━━━━━ Input for this task
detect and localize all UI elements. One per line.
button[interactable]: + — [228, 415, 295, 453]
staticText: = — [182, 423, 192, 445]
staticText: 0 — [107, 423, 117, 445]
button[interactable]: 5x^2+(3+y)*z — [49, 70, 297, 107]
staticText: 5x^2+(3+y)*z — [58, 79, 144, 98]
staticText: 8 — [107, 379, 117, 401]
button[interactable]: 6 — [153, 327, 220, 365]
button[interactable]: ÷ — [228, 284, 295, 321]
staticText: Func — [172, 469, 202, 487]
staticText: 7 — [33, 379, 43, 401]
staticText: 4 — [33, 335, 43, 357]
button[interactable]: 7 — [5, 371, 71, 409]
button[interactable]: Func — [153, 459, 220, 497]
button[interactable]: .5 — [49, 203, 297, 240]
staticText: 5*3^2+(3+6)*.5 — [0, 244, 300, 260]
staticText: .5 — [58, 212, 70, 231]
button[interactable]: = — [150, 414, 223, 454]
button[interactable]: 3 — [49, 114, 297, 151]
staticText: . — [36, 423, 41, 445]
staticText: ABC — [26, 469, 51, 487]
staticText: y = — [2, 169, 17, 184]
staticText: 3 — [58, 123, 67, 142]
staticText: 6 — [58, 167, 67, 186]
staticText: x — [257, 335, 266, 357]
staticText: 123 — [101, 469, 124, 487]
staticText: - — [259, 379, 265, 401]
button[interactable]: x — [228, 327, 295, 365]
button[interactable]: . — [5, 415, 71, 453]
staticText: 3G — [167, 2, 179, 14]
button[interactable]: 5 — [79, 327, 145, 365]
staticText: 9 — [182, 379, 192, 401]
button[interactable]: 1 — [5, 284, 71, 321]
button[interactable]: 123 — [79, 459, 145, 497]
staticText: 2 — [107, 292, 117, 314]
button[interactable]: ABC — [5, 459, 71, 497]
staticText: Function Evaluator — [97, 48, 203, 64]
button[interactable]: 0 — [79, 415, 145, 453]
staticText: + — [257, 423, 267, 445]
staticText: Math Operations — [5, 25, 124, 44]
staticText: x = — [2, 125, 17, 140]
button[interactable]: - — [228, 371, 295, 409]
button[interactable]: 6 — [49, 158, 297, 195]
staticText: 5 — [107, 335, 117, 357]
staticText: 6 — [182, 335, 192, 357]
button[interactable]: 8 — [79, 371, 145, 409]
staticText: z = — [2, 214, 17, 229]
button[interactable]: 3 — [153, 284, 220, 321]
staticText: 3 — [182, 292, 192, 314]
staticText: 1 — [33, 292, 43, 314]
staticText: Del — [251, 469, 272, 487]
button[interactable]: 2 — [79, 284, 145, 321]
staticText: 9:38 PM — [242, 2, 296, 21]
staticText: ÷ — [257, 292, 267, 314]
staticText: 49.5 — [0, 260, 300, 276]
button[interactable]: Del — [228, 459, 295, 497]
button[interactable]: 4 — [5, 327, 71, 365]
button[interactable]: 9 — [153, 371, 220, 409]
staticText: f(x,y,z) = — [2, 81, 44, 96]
━━━━━━━━━━
Work required »
Every entry shown above should be written out again without a single difference.

Exercise response »
detect and localize all UI elements. One per line.
button[interactable]: + — [228, 415, 295, 453]
staticText: = — [182, 423, 192, 445]
staticText: 0 — [107, 423, 117, 445]
button[interactable]: 5x^2+(3+y)*z — [49, 70, 297, 107]
staticText: 5x^2+(3+y)*z — [58, 79, 144, 98]
staticText: 8 — [107, 379, 117, 401]
button[interactable]: 6 — [153, 327, 220, 365]
button[interactable]: ÷ — [228, 284, 295, 321]
staticText: Func — [172, 469, 202, 487]
staticText: 7 — [33, 379, 43, 401]
staticText: 4 — [33, 335, 43, 357]
button[interactable]: 7 — [5, 371, 71, 409]
button[interactable]: Func — [153, 459, 220, 497]
button[interactable]: .5 — [49, 203, 297, 240]
staticText: 5*3^2+(3+6)*.5 — [0, 244, 300, 260]
staticText: .5 — [58, 212, 70, 231]
button[interactable]: = — [150, 414, 223, 454]
button[interactable]: 3 — [49, 114, 297, 151]
staticText: . — [36, 423, 41, 445]
staticText: ABC — [26, 469, 51, 487]
staticText: y = — [2, 169, 17, 184]
staticText: 3 — [58, 123, 67, 142]
staticText: 6 — [58, 167, 67, 186]
staticText: x — [257, 335, 266, 357]
staticText: 123 — [101, 469, 124, 487]
staticText: - — [259, 379, 265, 401]
button[interactable]: x — [228, 327, 295, 365]
button[interactable]: . — [5, 415, 71, 453]
staticText: 3G — [167, 2, 179, 14]
button[interactable]: 5 — [79, 327, 145, 365]
staticText: 9 — [182, 379, 192, 401]
button[interactable]: 1 — [5, 284, 71, 321]
button[interactable]: 123 — [79, 459, 145, 497]
staticText: 2 — [107, 292, 117, 314]
button[interactable]: ABC — [5, 459, 71, 497]
staticText: Function Evaluator — [97, 48, 203, 64]
button[interactable]: 0 — [79, 415, 145, 453]
staticText: + — [257, 423, 267, 445]
staticText: Math Operations — [5, 25, 124, 44]
staticText: x = — [2, 125, 17, 140]
button[interactable]: - — [228, 371, 295, 409]
button[interactable]: 6 — [49, 158, 297, 195]
staticText: 5 — [107, 335, 117, 357]
staticText: 6 — [182, 335, 192, 357]
button[interactable]: 8 — [79, 371, 145, 409]
staticText: z = — [2, 214, 17, 229]
button[interactable]: 3 — [153, 284, 220, 321]
staticText: 3 — [182, 292, 192, 314]
staticText: 1 — [33, 292, 43, 314]
staticText: Del — [251, 469, 272, 487]
button[interactable]: 2 — [79, 284, 145, 321]
staticText: 9:38 PM — [242, 2, 296, 21]
staticText: ÷ — [257, 292, 267, 314]
staticText: 49.5 — [0, 260, 300, 276]
button[interactable]: Del — [228, 459, 295, 497]
button[interactable]: 4 — [5, 327, 71, 365]
button[interactable]: 9 — [153, 371, 220, 409]
staticText: f(x,y,z) = — [2, 81, 44, 96]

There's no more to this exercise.